Dylan has long been deft at striking a divine balance between tradition and innovation, and the recent re-release of 1967's Basement Tapes recordings is a deft reminder of this. Weighing in at a hefty 138 songs, The Bootleg Series Vol. 11: The Basement Tapes Complete is a compilation of unreleased home recordings that was pared down to 24 tracks and eventually released by Columbia in 1975.

All told, the re-release may have the subtle whiff of the Christmas market chaser about it (and clocking in at €130 at Tower Records, it could well be a purchase aimed at Dylan completists).

"There's so much on there that's only really of interest to a hardcore fan," notes Gray.

Yet the 1975 release of the Basement Tapes has become venerated and steeped in lore - and deemed 'the most famous bootleg of all time' - and rightly so.

It was recorded in 1966/7 at a significant juncture in Dylan's career. Mired in an exhaustive world tour, the 'voice of a generation' tag was weighing heavily on the 25-year-old.

"Different anachronisms were thrust upon me," Dylan wrote in his 2004 memoir Chronicles. "Legend, Icon, Enigma, stuff like that, but that was all right. Prophet, Messiah, Saviour - those are tough ones."

He'd also made the leap from 'folk hero' to 'electric messiah', much to the apparent chagrin of some fans.

"Notoriously, someone at a concert in Manchester shouted 'Judas' at him, because they felt he'd betrayed folk music and his left-wing political integrity," explains Gray. "On that tour he was utterly magical, but he was also very close to some kind of edge. He said afterwards he'd been taking drugs just to keep himself going."

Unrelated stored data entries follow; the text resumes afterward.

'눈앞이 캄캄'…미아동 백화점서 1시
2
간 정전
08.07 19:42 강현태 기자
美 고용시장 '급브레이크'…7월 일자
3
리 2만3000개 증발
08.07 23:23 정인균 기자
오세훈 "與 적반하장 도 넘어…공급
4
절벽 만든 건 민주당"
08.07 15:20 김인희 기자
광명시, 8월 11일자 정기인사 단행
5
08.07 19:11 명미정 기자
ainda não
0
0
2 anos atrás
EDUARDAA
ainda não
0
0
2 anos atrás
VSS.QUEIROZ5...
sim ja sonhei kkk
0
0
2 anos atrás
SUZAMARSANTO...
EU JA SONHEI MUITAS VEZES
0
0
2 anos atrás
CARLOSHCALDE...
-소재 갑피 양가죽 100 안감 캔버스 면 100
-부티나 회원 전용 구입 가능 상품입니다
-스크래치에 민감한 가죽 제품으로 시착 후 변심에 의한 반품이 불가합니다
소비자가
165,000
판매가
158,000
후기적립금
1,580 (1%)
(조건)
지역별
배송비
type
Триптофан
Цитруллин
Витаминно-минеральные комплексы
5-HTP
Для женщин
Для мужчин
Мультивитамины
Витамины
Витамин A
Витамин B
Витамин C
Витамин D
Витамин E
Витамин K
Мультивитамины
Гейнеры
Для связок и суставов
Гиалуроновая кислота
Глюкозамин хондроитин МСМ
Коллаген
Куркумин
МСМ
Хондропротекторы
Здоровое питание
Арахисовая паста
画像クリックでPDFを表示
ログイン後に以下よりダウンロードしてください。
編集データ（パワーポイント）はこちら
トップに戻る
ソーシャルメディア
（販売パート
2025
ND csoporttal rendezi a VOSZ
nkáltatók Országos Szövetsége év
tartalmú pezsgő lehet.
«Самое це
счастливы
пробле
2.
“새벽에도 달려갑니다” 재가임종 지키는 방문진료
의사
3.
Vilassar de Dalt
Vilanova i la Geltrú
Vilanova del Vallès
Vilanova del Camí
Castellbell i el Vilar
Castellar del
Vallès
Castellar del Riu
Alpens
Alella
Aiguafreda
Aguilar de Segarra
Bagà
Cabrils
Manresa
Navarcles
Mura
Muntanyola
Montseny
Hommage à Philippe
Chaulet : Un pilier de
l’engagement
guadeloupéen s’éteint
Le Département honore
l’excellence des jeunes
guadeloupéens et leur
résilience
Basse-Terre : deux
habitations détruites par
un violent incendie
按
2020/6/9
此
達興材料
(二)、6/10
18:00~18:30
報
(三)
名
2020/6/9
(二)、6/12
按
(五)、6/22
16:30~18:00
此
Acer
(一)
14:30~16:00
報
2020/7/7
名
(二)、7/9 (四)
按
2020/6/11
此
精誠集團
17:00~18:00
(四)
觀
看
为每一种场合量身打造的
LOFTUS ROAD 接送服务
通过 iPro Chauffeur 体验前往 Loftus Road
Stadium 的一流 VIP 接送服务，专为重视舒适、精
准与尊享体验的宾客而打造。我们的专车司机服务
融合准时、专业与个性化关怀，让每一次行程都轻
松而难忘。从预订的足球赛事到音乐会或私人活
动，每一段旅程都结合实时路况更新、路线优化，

Burned out after nine gruelling months on the road, Dylan went for a motorcycle ride in July of 1966, and crashed, resulting in a cracked vertebrae and a mild concussion. Only a few months previously, his good friend Richard Farina had died in a bike accident.

Biographer Clinton Heylin wrote in 1990 on the significance of the crash: "Dylan's motorcycle accident is still viewed as the pivot of his career. As a sudden, abrupt moment when his wheel really did explode. The great irony is that 1967 - the year after the accident - remains his most prolific year as a songwriter."

Notes Gray: "He had many further commitments in his career, and the crash gave him a period of rural tranquility. The Basement Tapes came out of that seclusion."

The release is significant in another way; it would mark the beginning of a fruitful collaboration between Dylan and a little-known Canadian band - his backing band on the 1966 US tour - called The Hawks, who would later become The Band.

"If you listen to the live stuff from 1966, when the Hawks and Dylan had been playing for less than a year together, you can hear just what they could do together," Gray says. "It's immensely rich - you can hear each individual musician being creative."

Though the album wouldn't be released for several years, fans now know it as the halfway house between 1966's Blonde On Blonde and 1967's album John Wesley Harding.

"John Wesley Harding was so stripped down and pared back," says Gray. "It really was the most astonishing contrast to the warm, expansive and rich creativity of Blonde On Blonde."

While Dylan continues to tour the world with almost metronomic regularity ("you can hardly get away from him," admits Gray), a new supergroup has taken it upon themselves to showcase the Basement Tapes album. No doubt Dylan purists were bemused to see the band - comprised of Elvis Costello, Mumford & Sons' Marcus Mumford and My Morning Jacket's Jim James - appear on the Ellen Show singing the rollicking 'Kansas City'.

Which if course begs the question: does Dylan, the ultimate dad rocker, have anything to say to younger music fans? And, more to the point, are they listening? "Dylan's early work still draws people in wave after generational wave," affirms Gray.

"Generally, it's the politics, the poetics of the work he did that draws younger fans in. People have said that Dylan could never sing; these days, they're halfway to having a scintilla of a point because his voice is pretty much shot. But when they speak that way of the Dylan of old… well, they just weren't listening."

The Bootleg Series Vol. 11: The Basement Tapes Complete is out now.